[Data extracted from a collection]
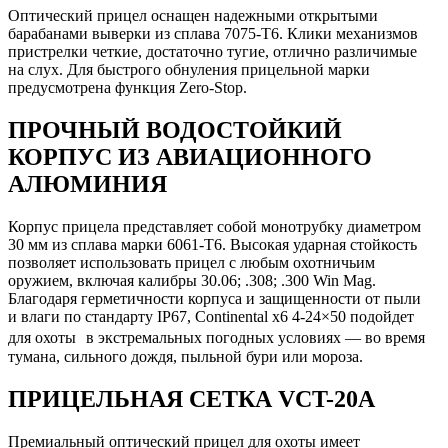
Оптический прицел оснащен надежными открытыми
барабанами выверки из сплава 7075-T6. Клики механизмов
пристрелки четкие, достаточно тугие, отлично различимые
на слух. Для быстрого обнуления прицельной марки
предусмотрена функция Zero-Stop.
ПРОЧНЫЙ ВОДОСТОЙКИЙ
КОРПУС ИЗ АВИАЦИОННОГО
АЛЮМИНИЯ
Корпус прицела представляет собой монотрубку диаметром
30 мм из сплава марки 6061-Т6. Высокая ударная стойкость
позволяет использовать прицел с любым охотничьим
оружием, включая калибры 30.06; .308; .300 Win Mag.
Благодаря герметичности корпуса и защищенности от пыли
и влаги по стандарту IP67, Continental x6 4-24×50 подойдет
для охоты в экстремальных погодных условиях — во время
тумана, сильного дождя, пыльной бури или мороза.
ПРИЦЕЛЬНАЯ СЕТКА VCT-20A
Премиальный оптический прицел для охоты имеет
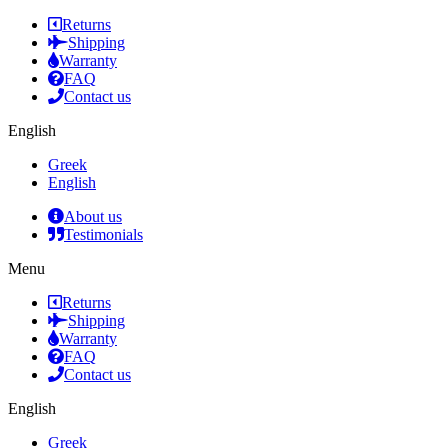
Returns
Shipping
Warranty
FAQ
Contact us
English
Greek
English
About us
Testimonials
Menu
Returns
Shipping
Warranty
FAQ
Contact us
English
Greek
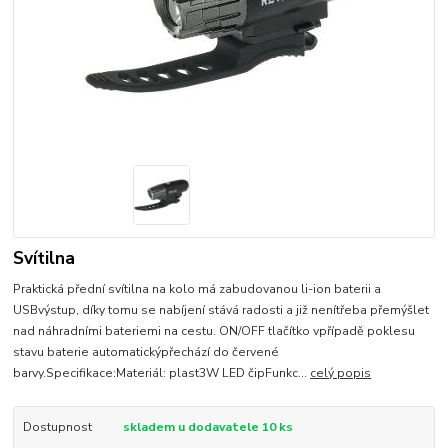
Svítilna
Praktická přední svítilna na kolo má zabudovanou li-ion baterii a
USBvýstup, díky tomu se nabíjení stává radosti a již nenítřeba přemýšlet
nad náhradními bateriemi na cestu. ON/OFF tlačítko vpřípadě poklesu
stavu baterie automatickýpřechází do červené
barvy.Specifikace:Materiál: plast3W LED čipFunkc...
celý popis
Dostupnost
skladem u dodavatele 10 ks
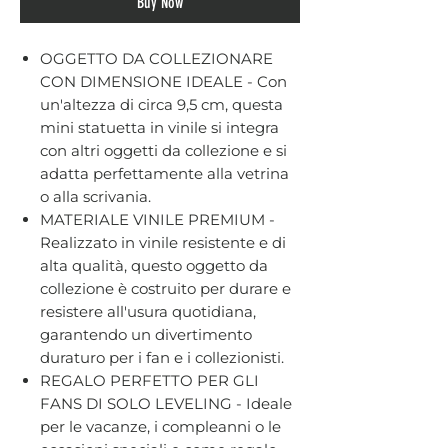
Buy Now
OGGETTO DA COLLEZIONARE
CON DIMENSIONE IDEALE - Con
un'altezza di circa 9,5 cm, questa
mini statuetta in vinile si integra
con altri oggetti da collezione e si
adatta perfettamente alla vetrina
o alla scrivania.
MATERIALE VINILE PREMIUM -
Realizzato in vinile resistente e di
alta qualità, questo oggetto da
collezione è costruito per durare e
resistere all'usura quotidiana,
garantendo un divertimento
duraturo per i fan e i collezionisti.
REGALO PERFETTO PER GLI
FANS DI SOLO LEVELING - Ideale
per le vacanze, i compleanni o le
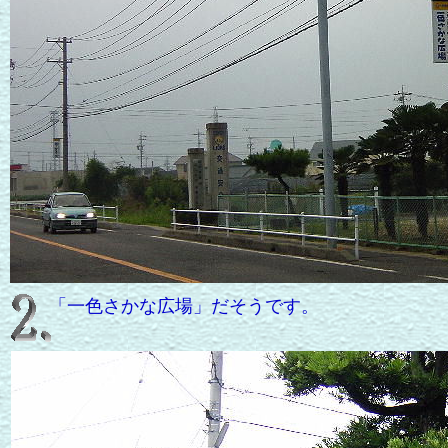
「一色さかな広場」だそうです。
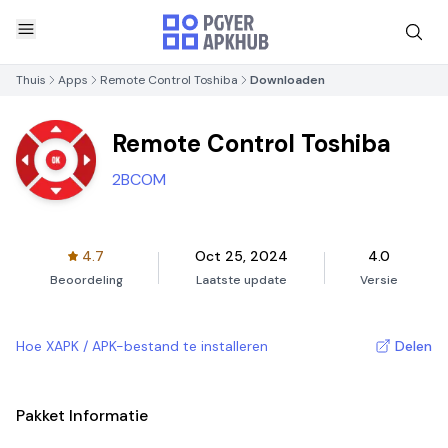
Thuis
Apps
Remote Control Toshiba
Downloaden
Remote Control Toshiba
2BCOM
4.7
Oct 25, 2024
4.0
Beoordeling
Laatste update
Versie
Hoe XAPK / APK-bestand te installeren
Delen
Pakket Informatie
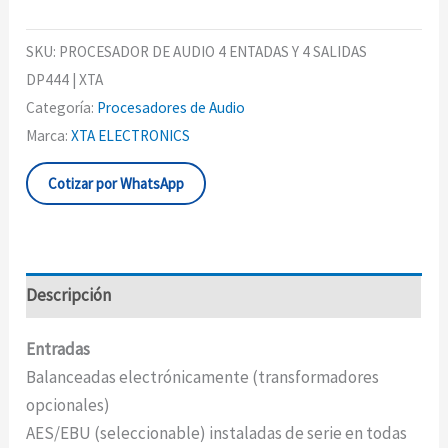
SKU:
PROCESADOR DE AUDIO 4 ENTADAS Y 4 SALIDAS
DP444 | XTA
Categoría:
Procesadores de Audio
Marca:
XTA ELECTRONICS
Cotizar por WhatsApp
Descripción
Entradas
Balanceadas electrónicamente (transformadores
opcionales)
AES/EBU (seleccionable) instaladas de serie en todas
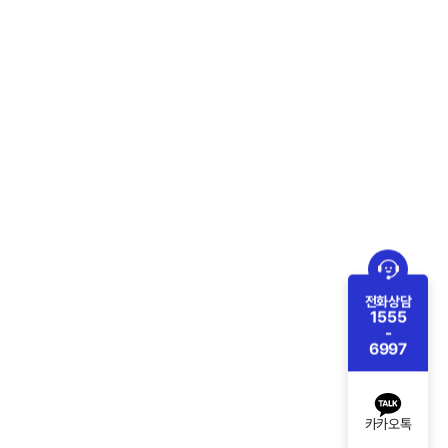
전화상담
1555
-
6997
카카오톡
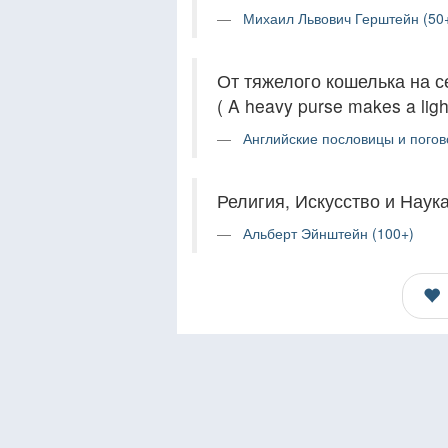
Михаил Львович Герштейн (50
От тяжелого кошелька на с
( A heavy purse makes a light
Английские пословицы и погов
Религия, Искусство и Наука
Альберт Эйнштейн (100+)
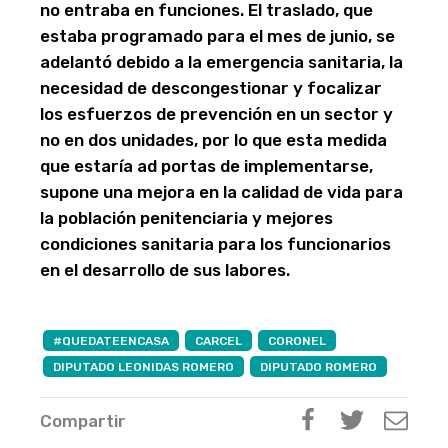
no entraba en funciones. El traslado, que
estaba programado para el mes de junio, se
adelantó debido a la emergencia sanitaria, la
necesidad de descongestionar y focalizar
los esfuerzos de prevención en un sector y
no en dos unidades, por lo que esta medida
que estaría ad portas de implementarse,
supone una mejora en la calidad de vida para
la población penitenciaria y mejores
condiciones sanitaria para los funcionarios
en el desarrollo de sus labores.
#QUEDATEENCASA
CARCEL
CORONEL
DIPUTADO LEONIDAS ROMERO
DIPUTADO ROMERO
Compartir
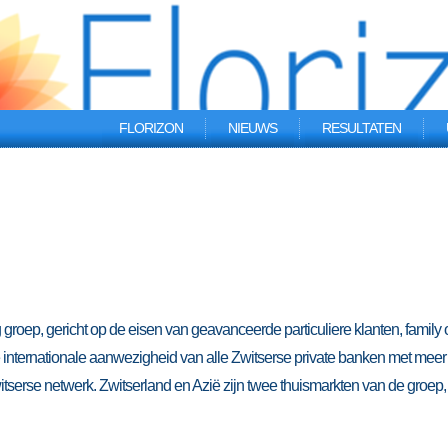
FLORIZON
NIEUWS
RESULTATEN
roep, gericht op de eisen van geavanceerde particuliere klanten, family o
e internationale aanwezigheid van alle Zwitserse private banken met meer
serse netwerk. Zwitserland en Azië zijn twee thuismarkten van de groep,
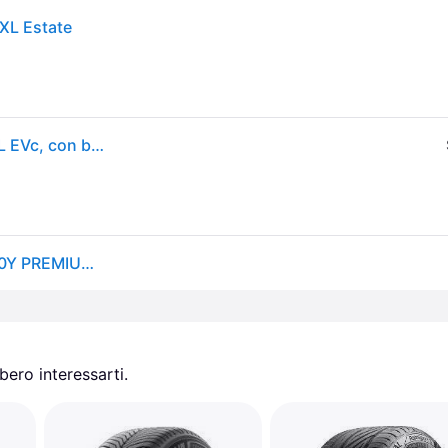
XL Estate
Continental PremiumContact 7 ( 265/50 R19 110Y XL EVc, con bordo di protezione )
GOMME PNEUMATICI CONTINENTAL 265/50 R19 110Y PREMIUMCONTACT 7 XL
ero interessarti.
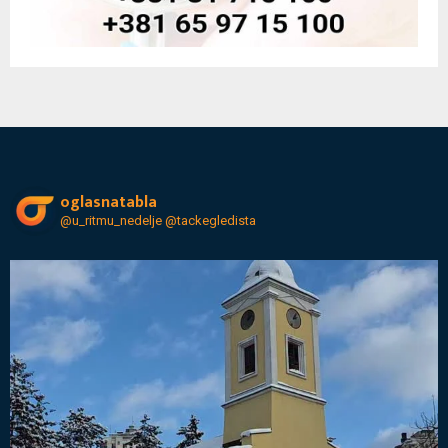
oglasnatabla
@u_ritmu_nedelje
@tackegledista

* _Exercise prompt_
Please repeat, with no pictures, each line from the start of the records above through the line with "ПРОЧНЫЙ ВОДОСТОЙКИЙ", inclusive, and only those.

* _Response area_
Оптический прицел оснащен надежными открытыми
барабанами выверки из сплава 7075-T6. Клики механизмов
пристрелки четкие, достаточно тугие, отлично различимые
на слух. Для быстрого обнуления прицельной марки
предусмотрена функция Zero-Stop.
ПРОЧНЫЙ ВОДОСТОЙКИЙ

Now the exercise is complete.